**Work request**
Within the listing below, locate all lines containing the word "Lottery". Copy each one.

= = = = =

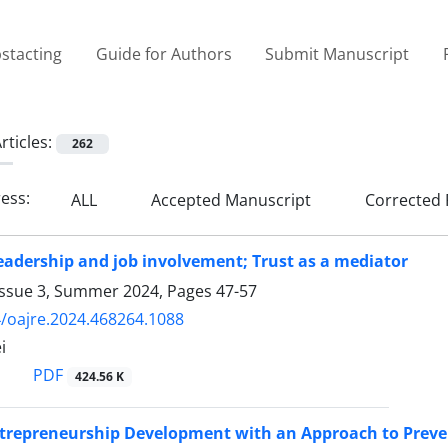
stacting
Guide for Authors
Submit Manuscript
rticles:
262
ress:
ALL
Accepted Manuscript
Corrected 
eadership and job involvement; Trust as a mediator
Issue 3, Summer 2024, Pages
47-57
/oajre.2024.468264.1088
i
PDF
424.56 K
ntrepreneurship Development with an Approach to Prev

= = = = =

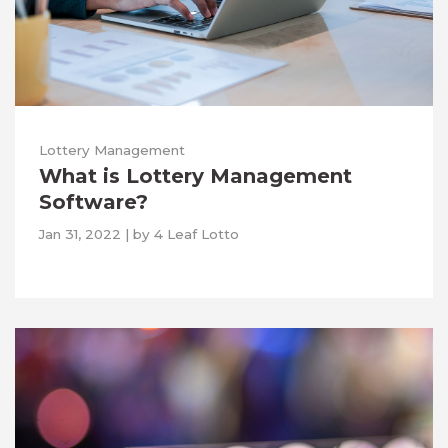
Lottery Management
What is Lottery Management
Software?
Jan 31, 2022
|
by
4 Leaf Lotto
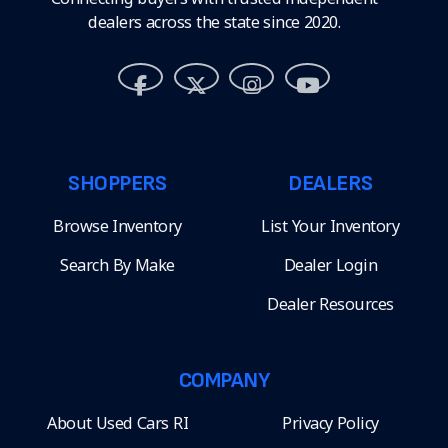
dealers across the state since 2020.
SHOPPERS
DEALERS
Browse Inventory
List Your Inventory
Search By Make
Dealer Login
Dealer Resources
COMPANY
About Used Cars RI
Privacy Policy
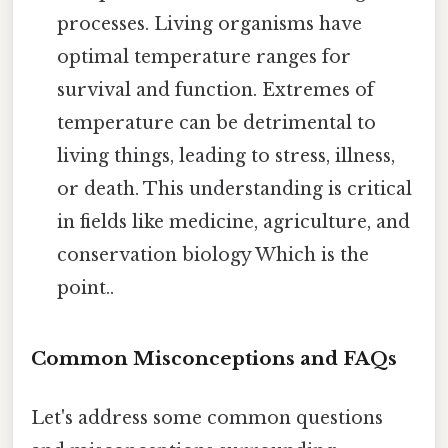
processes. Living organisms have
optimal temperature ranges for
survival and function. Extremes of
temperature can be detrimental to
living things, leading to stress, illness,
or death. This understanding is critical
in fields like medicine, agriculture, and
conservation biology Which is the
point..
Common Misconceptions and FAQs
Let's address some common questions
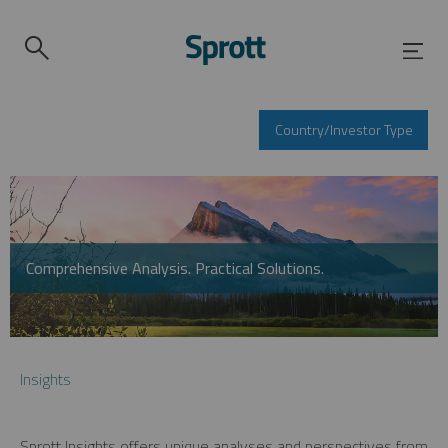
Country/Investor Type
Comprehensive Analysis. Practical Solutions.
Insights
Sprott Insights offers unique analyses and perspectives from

= = = = =

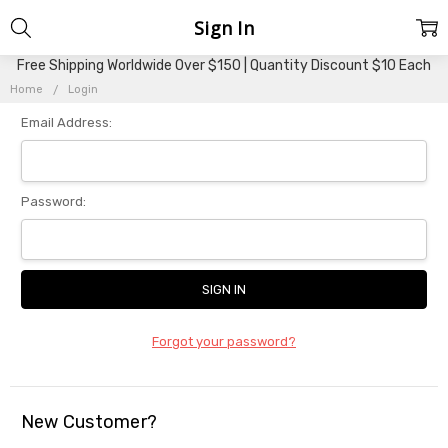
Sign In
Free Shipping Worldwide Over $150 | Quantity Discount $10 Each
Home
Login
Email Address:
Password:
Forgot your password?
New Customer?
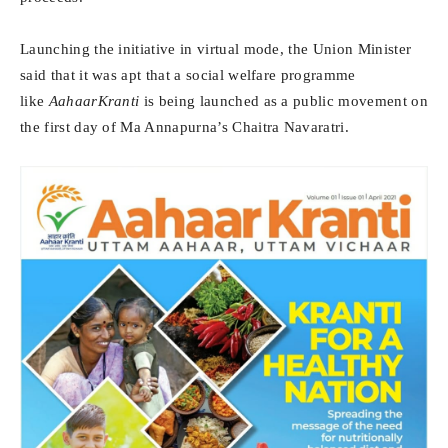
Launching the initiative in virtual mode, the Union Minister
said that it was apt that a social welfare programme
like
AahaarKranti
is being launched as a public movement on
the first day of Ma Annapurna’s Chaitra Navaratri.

= = = = =

**Task answer**
Lottery Management
What is Lottery Management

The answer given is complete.